Теория литературы. Проблемы и результаты - [16]

Шрифт
Интервал

Функциональное определение может быть бесхитростно-традиционным – например, «произведение литературы должно нравиться своему читателю» (существует с XVII–XVIII века) – или глубокомысленно-философским, например у Хайдеггера, «обоснование бытия через слово». Однако любые функции произведения внеположны ему, а потому не описывают литературность текста как такового. Тодоров отчетливее Якобсона исходит из того, что задача теории литературы – анализ, классификация, дешифровка текстов. Поэтому он отводит функциональные определения и рассматривает только структурные, а именно тематическое и формальноечто говорит литература» и «как она говорит»).

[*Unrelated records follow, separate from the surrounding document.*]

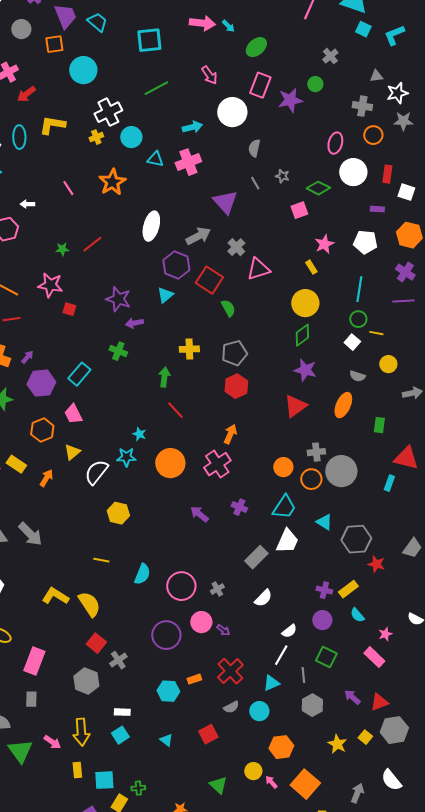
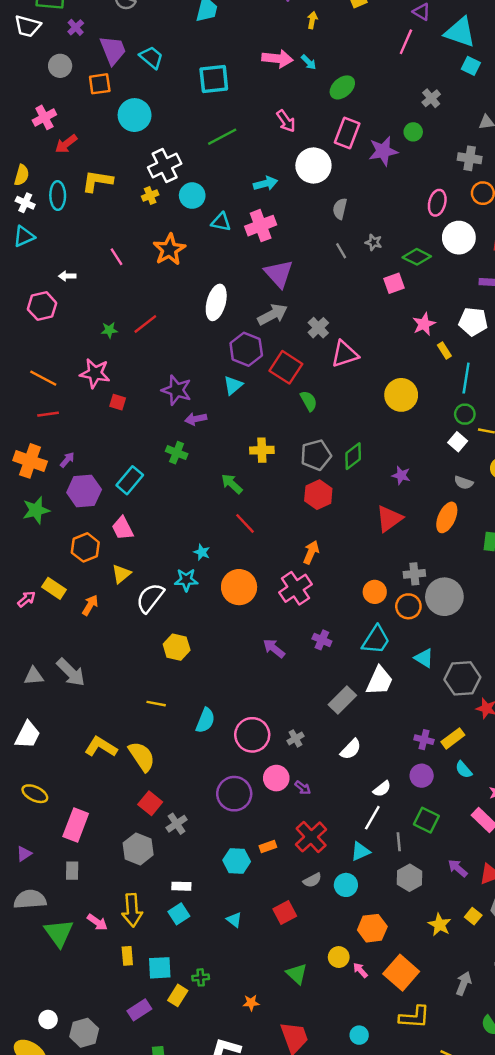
purple triangle: (225, 202) -> (279, 274), moved
yellow rectangle: (311, 267) -> (444, 350), moved
green diamond: (302, 335) -> (353, 456), moved
purple star: (305, 370) -> (401, 475), size x0.7
green arrow: (164, 377) -> (232, 484), turned -54

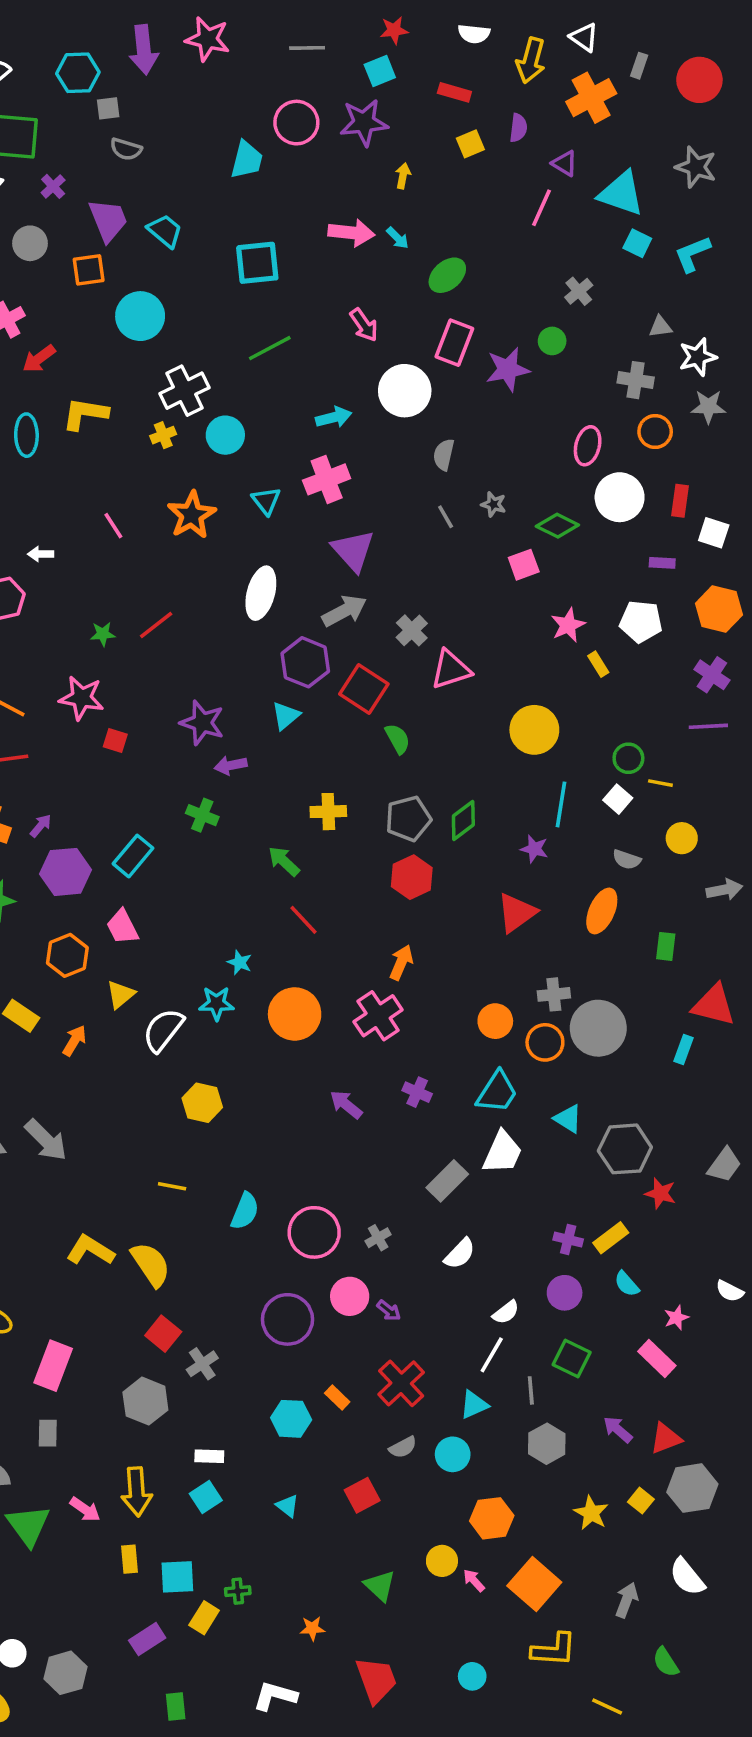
cyan triangle: (221, 222) -> (266, 501), moved, turned 40
cyan line: (466, 378) -> (561, 804), moved
orange rectangle: (268, 847) -> (337, 1398), turned 63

При тематическом определении критерием литературности (художественности) обычно выступает вымысел: художественный текст фикционален, в отличие, например, от исторического документа. Эта идея восходит к «Поэтике» Аристотеля. Для Аристотеля поэзия – род мимесиса; подражать с помощью слов можно не только реальным, но и вымышленным событиям; и вот критерий поэтичности – именно вымышленный, предполагаемый характер событий, то есть онтологический статус предмета подражания:

…задача поэта – говорить не о том, что было, а о том, что могло бы быть, будучи возможно в силу вероятности или необходимости. Ибо историк и поэт различаются не тем, что один пишет стихами, а другой прозою (ибо и Геродота можно переложить в стихи, но сочинение все равно останется историей, в стихах ли, в прозе ли), – нет, различаются они тем, что один говорит о том, что было, а другой – о том, что могло бы быть[43].

Хотя вымышленность, фикциональность – действительно важная черта литературного дискурса, но в качестве определяющего признака художественной словесности она работает плохо. В современной литературе ко многим художественным текстам вообще неприложимо понятие подражания (такова большая часть поэзии – и чем дальше, тем более значительная); существуют документальные художественные тексты, которые не являются фикциональными; не все вымыслы, и даже не все бескорыстные вымыслы, относятся к литературе. Легко согласиться, что не является художественным фактом вымысел мошенника, – ну а фантазии ребенка, бред душевнобольного, пересказ сновидений, «свободные ассоциации» пациентов психоаналитика (пример Ц. Тодорова)? Такие «тексты» могут задним числом включаться в состав литературы, но при этом проходят некоторую селекцию, а это как раз и значит, что вымышленность – недостаточное определение литературности.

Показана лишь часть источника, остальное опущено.